Before applying the branch-and-bound algorithm, usually the MIP solver would do a presolve step to reduce the problem. These reductions aim to reduce the size of the problem and to tighten the formulation for faster solving time. Presolve step in any MIP solver is a critical step that would reduce the LP feasible space search.

Ralph E Gomory introduced cutting planes to tighten the formulation by removing the undesired fractional solutions during the solution process.

### Example using CVXPY

Now to the practical part, we will use a library called CVXPY that’s a wrapper on top of multiple solvers commercial and free, making it easier to switch between solvers.

#### Available Solvers for cvxpy

LP QP SOCP SDP EXP MIP
CBC X         X
GLPK X
GLPK_MI X         X
OSQP X X
CPLEX X X X     X
ECOS X X X   X
ECOS_BB X X X   X X
GUROBI X X X     X
MOSEK X X X X X X
CVXOPT X X X X
SCS X X X X X

#### Problem statement

In the upcoming example, we create a simple MIP quadratic problem where x is the optimization variable and A,B are problem parameters

$\begin{split}\begin{array}{ll} \mbox{minimize} & \|Ax-b\|_2^2 \\ \mbox{subject to} & x \in \mathbf{Z}^n, \end{array}\end{split}$

#### Code

We start by importing CVXPY and Numpy libraries.

import cvxpy as cp
import numpy as np



Now generating the random problem using Numpy

np.random.seed(0)
m, n= 40, 25

A = np.random.rand(m, n)
b = np.random.randn(m)



Then we create CVXPY decision variable with integer flag set to true (to denote it will have an integer value)
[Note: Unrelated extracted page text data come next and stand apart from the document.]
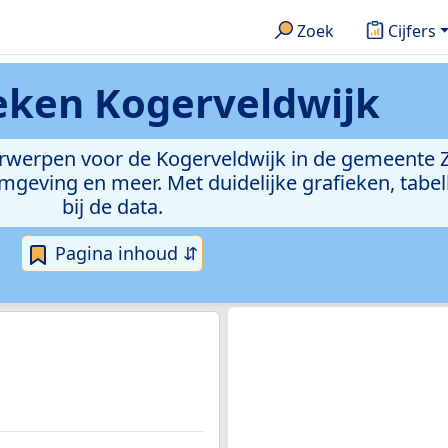
Zoek
Cijfers
ieken
Kogerveldwijk
erwerpen voor de Kogerveldwijk in de gemeente Z
eving en meer. Met duidelijke grafieken, tabell
bij de data.
Pagina inhoud ⇵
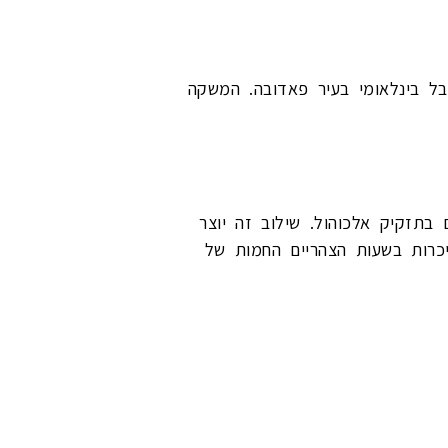
איטליה מאז הוצג לראשונה בשנת 1919 על ידי האחים Barbieri בפסטיבל בינלאומי בעיר פאדובה. המשקה
בתזקיק אלכוהול. שילוב זה יוצר
יכרות בשעות הצהריים החמות של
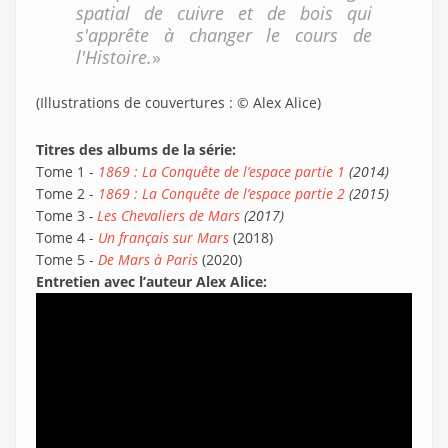
spatial de cuivre et de bois qui
s'apprête à changer le cours de
l'Histoire.
»
(Illustrations de couvertures : © Alex Alice)
Titres des albums de la série:
Tome 1 -
1869 : La Conquête de l’espace partie 1
(2014)
Tome 2 -
1869 : La Conquête de l’espace partie 2
(2015)
Tome 3
-
Les Chevaliers de Mars
(2017)
Tome 4 -
Un français sur Mars
(2018)
Tome 5 -
De Mars à Paris
(2020)
Entretien avec l’auteur Alex Alice:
x = cp.Variable(n, integer=True)



Now we define our objective

objective = cp.Minimize(cp.sum_squares(A @ x - b))



After that we define the problem taking as input the following params:

• objective : The problem’s objective minimize or maximize.
• constraints : List of constraints for the problem. e.g. [x>0]
prob = cp.Problem(objective)



solve function takes as input the following optional params

• solver : solver name e.g. cp.ECOS_BB
• takes specific args to be sent to the solver depending on the solver used.
prob.solve()


We can get the value of the solution using the following commands

print("Status: ", prob.status)
print("The optimal value is", prob.value)
print("A solution x is")
print(x.value)


#### Side Note

I recommend checking the below references for more details about MIPs and CVXPY

### References

• M.l R. Garey and D. S. Johnson. Computers and Intractability: A Guide to the Theory of NP-Completeness. W. H. Freeman & Co., New York, NY, USA, 1979. ISBN 0716710447.
• Ralph E Gomory. Some polyhedra related to combinatorial problems. Linear algebra and its applications, 2(4):451–558, 1969.
• Akshay Agrawal, Robin Verschueren, Steven Diamond, and Stephen Boyd. A rewriting system for convex optimization problems. Journal of Control and Decision, 5(1):42–60, 2018.
• Steven Diamond and Stephen Boyd. CVXPY: A Python-embedded modeling language for convex optimization. Journal of Machine Learning Research, 17(83):1–5, 2016.